*Assignment*: Could you transcribe every record below exactly, leaving out any pictures?

*Material shown*:

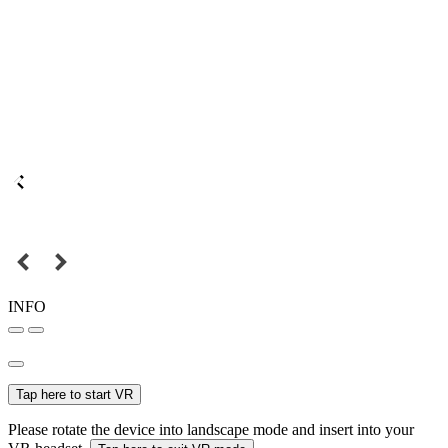
INFO
Tap here to start VR
Please rotate the device into landscape mode and insert into your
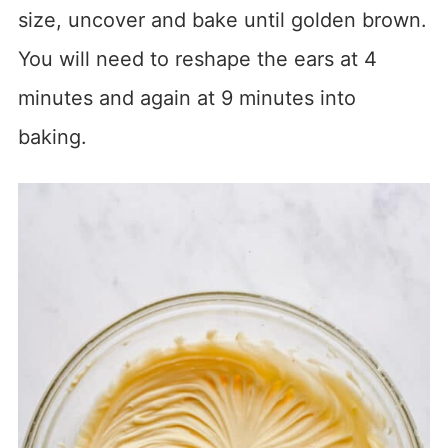
size, uncover and bake until golden brown.
You will need to reshape the ears at 4
minutes and again at 9 minutes into
baking.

*Output below*:
INFO
Tap here to start VR
Please rotate the device into landscape mode and insert into your
size, uncover and bake until golden brown.
You will need to reshape the ears at 4
minutes and again at 9 minutes into
baking.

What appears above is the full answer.